Every line below that includes the word "coupons" needs to be copied.

Provided data below:

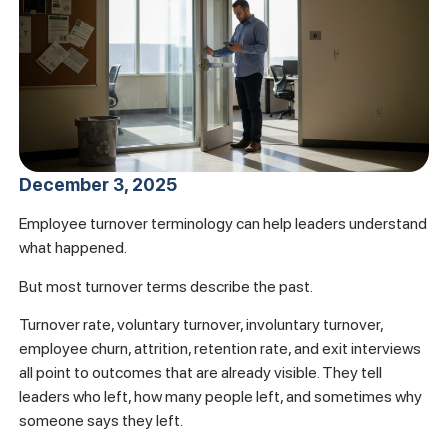
December 3, 2025
Employee turnover terminology can help leaders understand
what happened.
But most turnover terms describe the past.
Turnover rate, voluntary turnover, involuntary turnover,
employee churn, attrition, retention rate, and exit interviews
all point to outcomes that are already visible. They tell
leaders who left, how many people left, and sometimes why
someone says they left.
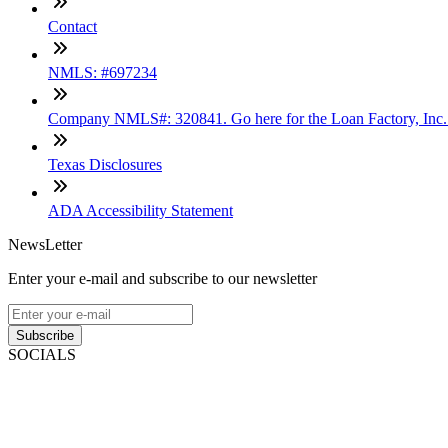
Contact
NMLS: #697234
Company NMLS#: 320841. Go here for the Loan Factory, Inc
Texas Disclosures
ADA Accessibility Statement
NewsLetter
Enter your e-mail and subscribe to our newsletter
Subscribe
SOCIALS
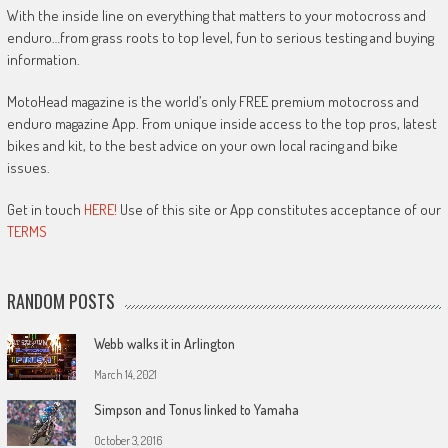
With the inside line on everything that matters to your motocross and
enduro…from grass roots to top level, fun to serious testing and buying
information.
MotoHead magazine is the world’s only FREE premium motocross and
enduro magazine App. From unique inside access to the top pros, latest
bikes and kit, to the best advice on your own local racing and bike
issues.
Get in touch
HERE!
Use of this site or App constitutes acceptance of our
TERMS
RANDOM POSTS
Webb walks it in Arlington
March 14, 2021
Simpson and Tonus linked to Yamaha
October 3, 2016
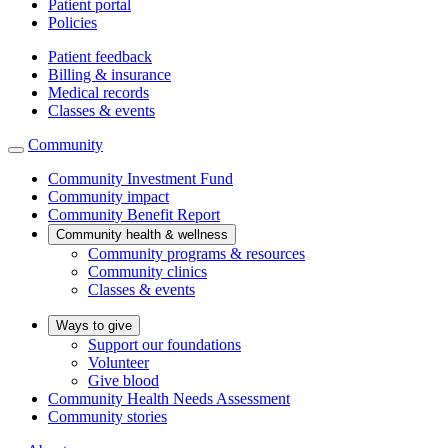
Patient portal
Policies
Patient feedback
Billing & insurance
Medical records
Classes & events
Community
Community Investment Fund
Community impact
Community Benefit Report
Community health & wellness
Community programs & resources
Community clinics
Classes & events
Ways to give
Support our foundations
Volunteer
Give blood
Community Health Needs Assessment
Community stories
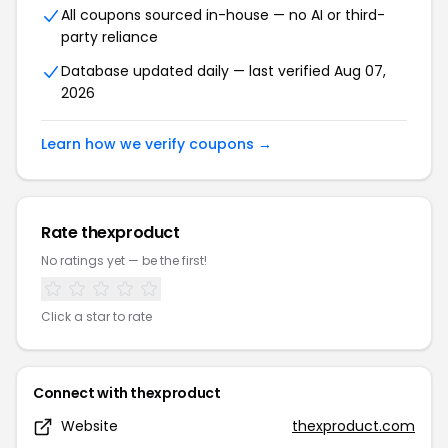
All coupons sourced in-house — no AI or third-
party reliance
Database updated daily — last verified Aug 07,
2026
Learn how we verify coupons →
Rate thexproduct
No ratings yet — be the first!
Click a star to rate
Connect with thexproduct
Website
thexproduct.com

End of Provided data.

Solution for this task:
All coupons sourced in-house — no AI or third-
Learn how we verify coupons →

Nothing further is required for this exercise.